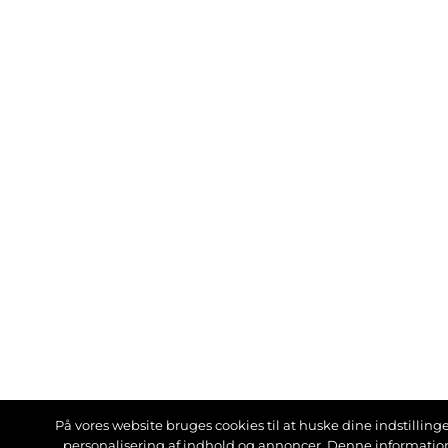
På vores website bruges cookies til at huske dine indstillinger
personalisering af indhold og annoncer. Denne informati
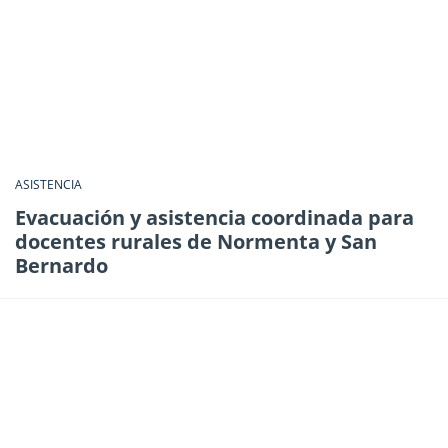
ASISTENCIA
Evacuación y asistencia coordinada para
docentes rurales de Normenta y San
Bernardo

* * * *

▸ What is being asked
Would you give the data above again word for word, minus the pictures?

▸ Task response
På vores website bruges cookies til at huske dine indstillinger
personalisering af indhold og annoncer. Denne informati
ASISTENCIA
Evacuación y asistencia coordinada para
docentes rurales de Normenta y San
Bernardo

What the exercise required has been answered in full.